Broadly speaking, the short words are the best, and the old words best of all - Winston Churchill
Otellini was responding to a question from a member of staff during an internal Intel web cast. As Intel had re-vamped its roadmap again, said the staffer, how had Intel customers reacted? "Do you think Dell might consider selling AMD processors?"
That doesn't appear likely, said Otellini, and he certainly "would hope not". He told the staff that Kevin Rollins, Dell's CEO, had given an interview saying that he sees no near term compelling proposition to change from Intel chips.
Otellini said: "Keeping Dell happy is certainly one of our most important jobs".
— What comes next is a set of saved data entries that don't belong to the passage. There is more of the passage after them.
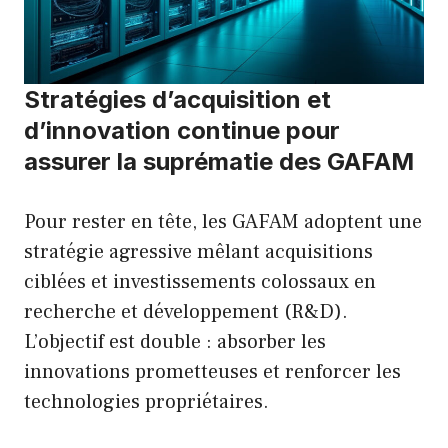
Stratégies d’acquisition et
d’innovation continue pour
assurer la suprématie des GAFAM
Pour rester en tête, les GAFAM adoptent une
stratégie agressive mêlant acquisitions
ciblées et investissements colossaux en
recherche et développement (R&D).
L’objectif est double : absorber les
innovations prometteuses et renforcer les
technologies propriétaires.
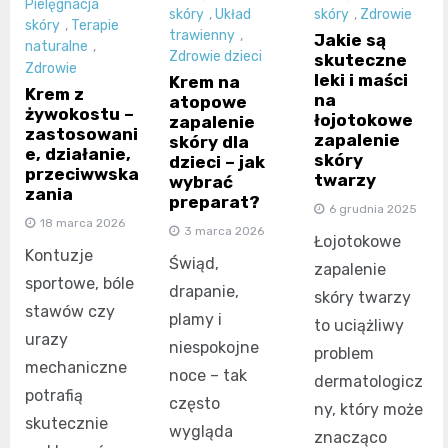
Pielęgnacja
skóry
,
Układ
skóry
,
Zdrowie
skóry
,
Terapie
trawienny
,
Jakie są
naturalne
,
Zdrowie dzieci
skuteczne
Zdrowie
leki i maści
Krem na
Krem z
na
atopowe
żywokostu –
łojotokowe
zapalenie
zastosowani
zapalenie
skóry dla
e, działanie,
skóry
dzieci – jak
przeciwwska
twarzy
wybrać
zania
preparat?
6 grudnia 2025
18 marca 2026
3 marca 2026
Łojotokowe
Kontuzje
Świąd,
zapalenie
sportowe, bóle
drapanie,
skóry twarzy
stawów czy
plamy i
to uciążliwy
urazy
niespokojne
problem
mechaniczne
noce – tak
dermatologicz
potrafią
często
ny, który może
skutecznie
wygląda
znacząco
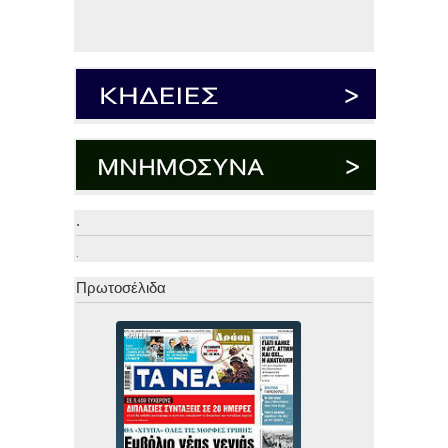
.
.
Πρωτοσέλιδα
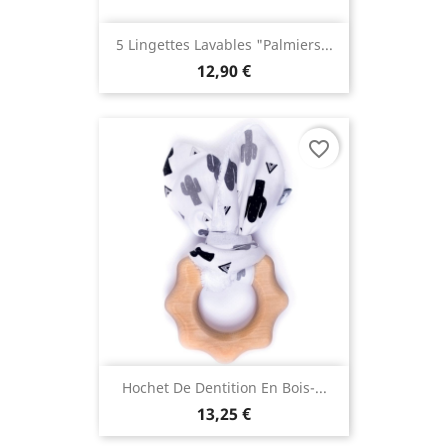
5 Lingettes Lavables "Palmiers...
12,90 €
favorite_border
Hochet De Dentition En Bois-...
13,25 €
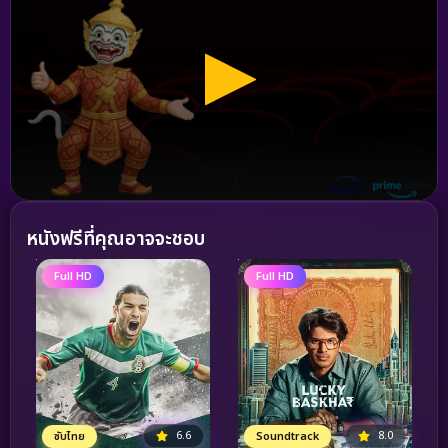
หนังฟรีที่คุณอาจจะชอบ
Full HD
Full HD
6.6
8.0
ซับไทย
Soundtrack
This is interesting. We believe at the INQ that there isn't some kind of secret conspiracy that keeps Intel and Dell in such a close relationship. Michael Kanellos, in Cnet recently, pointed to architectural similarities between Castle Dell in Texas and Castle Intel in Santa Clara. Dell gets first crack at Intel's new microprocessors, buys in such quantities that the chip giant has to take note of it, but like every other corporation is actually free to make its own mind up what it does, of this we have no doubt.
Changing the roadmap in the first few quarters of 2004 - Otellini described this as the "roadmap thrash" - was indicative of Intel recognising where it was, he said. Intel hadn't recognised there was a power wall, or rather the immediacy of the power wall. Nor had it realised the opportunity of pushing the features set forward.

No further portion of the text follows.